Spectrogram of carrier transient in semiconductor optical amplifiers (SOA) is of great significance for its input conditions and ensuring the quality of the output signal. As the carrier transient process usually happens in picosecond time scale, sub-picosecond temporal resolution is required to resolve this dynamic process. Therefore, the ultrafast pump-probe technology is introduced, and it requires this transient process to be repetitive and stable for a long time, to retrieve the intensity profile with high temporal resolution. To further capture the ultrafast spectrogram with identical temporal resolution, a spectroscopy is required to cascade to the pump-probe technology, which means the acquisition frame rate of the spectroscopy should be equivalent to that of the pump/probe pulses. Although it is challenging for the conventional spectroscopy, the recently developed dispersive time-stretch spectroscopy can realize this megahertz range acquisition frame rate.
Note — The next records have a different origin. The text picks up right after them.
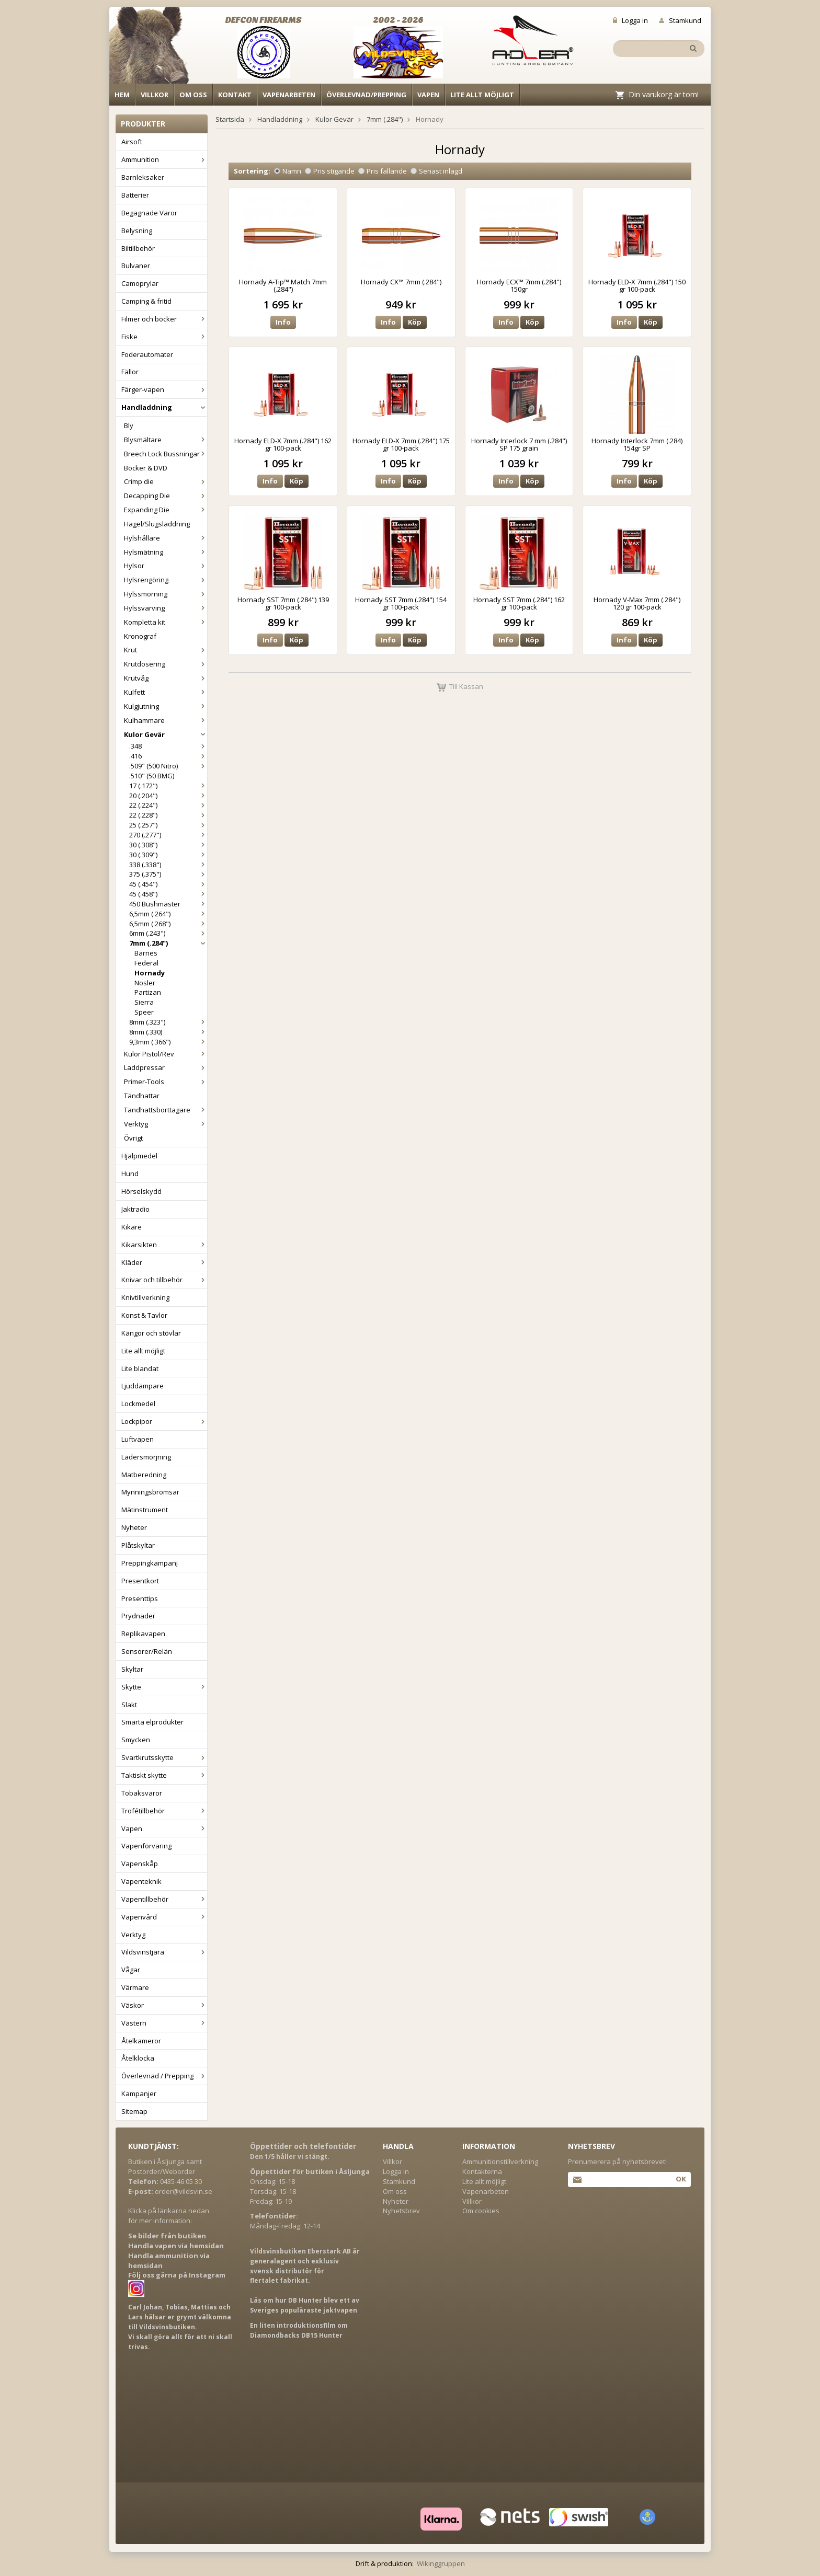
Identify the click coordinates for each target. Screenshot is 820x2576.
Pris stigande (330, 171)
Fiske (164, 336)
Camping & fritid (146, 301)
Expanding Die (165, 509)
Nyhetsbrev (401, 2210)
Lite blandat (139, 1368)
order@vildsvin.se (183, 2191)
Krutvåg (165, 678)
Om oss (193, 94)
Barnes (145, 953)
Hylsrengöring (165, 579)
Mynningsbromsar (150, 1492)
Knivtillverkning (145, 1297)
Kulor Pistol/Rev (165, 1054)
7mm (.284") (168, 943)
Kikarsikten (164, 1244)
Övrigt (133, 1138)
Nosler (144, 982)
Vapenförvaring (146, 1845)
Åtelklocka (137, 2058)
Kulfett (165, 692)
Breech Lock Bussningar (165, 453)
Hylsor (165, 565)
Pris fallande (382, 171)
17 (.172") (168, 785)
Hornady (149, 973)
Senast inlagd (436, 171)
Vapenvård (164, 1917)
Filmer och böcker (164, 319)
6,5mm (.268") (168, 923)
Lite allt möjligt (482, 94)
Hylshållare (165, 538)
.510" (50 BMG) (151, 775)
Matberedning (143, 1474)
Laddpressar (165, 1067)
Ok (681, 2178)
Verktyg (165, 1124)
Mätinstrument (144, 1509)
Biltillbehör (138, 248)
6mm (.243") (168, 933)
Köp (415, 322)
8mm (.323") (168, 1022)
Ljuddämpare (142, 1385)
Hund (130, 1173)
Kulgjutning (165, 706)
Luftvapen (137, 1439)
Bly (128, 425)
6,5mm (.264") (168, 913)
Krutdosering (165, 664)
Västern (164, 2023)
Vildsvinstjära (164, 1952)
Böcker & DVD (145, 468)
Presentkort (140, 1580)
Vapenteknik (141, 1881)
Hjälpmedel (139, 1155)
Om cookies (480, 2210)
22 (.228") (168, 815)
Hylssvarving (165, 608)
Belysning (136, 230)
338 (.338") (168, 864)
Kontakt (235, 94)
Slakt (129, 1704)
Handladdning (164, 407)
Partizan (147, 992)
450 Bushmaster (168, 903)
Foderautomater (147, 354)
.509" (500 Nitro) (168, 765)
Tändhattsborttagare (165, 1109)
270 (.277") (168, 835)
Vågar (130, 1969)
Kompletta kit (165, 622)
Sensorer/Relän (146, 1651)
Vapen (428, 94)
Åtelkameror (141, 2040)
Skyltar (132, 1669)
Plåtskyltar (138, 1545)
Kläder (164, 1262)
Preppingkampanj (149, 1563)
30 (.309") (168, 854)
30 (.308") (168, 844)
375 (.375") (168, 874)
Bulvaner (135, 265)
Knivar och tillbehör (164, 1279)
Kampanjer (138, 2093)
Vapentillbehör (164, 1899)
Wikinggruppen (441, 2563)
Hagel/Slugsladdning (157, 523)
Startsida (229, 119)
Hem (122, 94)
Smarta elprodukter (152, 1722)
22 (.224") (168, 805)
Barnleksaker (142, 177)
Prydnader (138, 1615)
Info (283, 322)
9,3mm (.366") (168, 1041)
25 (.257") (168, 825)
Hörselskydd (141, 1191)
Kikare (131, 1227)
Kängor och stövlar (151, 1333)
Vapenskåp (139, 1863)
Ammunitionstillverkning (500, 2161)
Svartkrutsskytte (164, 1757)
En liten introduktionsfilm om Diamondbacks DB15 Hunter (299, 2330)
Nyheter (134, 1527)
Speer (144, 1012)
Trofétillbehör (164, 1810)
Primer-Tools (165, 1081)
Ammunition (164, 159)
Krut (165, 649)
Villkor (154, 94)
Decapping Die (165, 495)
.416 (168, 756)
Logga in (630, 20)
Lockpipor (164, 1421)
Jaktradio (135, 1209)
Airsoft (131, 141)
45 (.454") (168, 884)
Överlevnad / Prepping (164, 2075)
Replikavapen (143, 1633)
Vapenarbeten (289, 94)
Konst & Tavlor (144, 1315)
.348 (168, 746)
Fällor (130, 371)
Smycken (135, 1739)
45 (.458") (168, 894)
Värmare (135, 1987)
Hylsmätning (165, 552)
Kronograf (140, 636)
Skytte (164, 1687)
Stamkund (680, 20)
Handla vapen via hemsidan (176, 2245)
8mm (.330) (168, 1032)
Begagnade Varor (149, 212)
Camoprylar (139, 283)
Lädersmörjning (146, 1457)
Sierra (144, 1002)
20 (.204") (168, 795)
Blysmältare (165, 439)
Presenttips (139, 1598)
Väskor (164, 2005)
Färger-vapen (164, 389)
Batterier (135, 195)
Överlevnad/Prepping (366, 94)
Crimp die (165, 481)
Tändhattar (142, 1095)
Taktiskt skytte (164, 1775)
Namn (287, 171)
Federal (146, 963)
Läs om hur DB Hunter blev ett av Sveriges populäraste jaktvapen (304, 2305)
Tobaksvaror (141, 1793)
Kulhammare (165, 720)
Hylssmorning (165, 594)
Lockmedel (138, 1403)
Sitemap (134, 2111)
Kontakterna (482, 2171)
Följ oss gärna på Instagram (176, 2275)
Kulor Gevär (165, 734)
As a result, a dispersive pump-probe spectroscopy is demonstrated with 1.35-ps temporal resolution and 91.86-MHz spectral frame rate. Therefore, the entire carrier transient process in SOA is captured within 0.2 ms, which makes it robust for most of the low frequency environmental interferences. Moreover, the spectral dependence of carrier recovery process is analyzed in detail, and an abnormal overshoot is observed, which can essentially accelerate the carrier recovery time.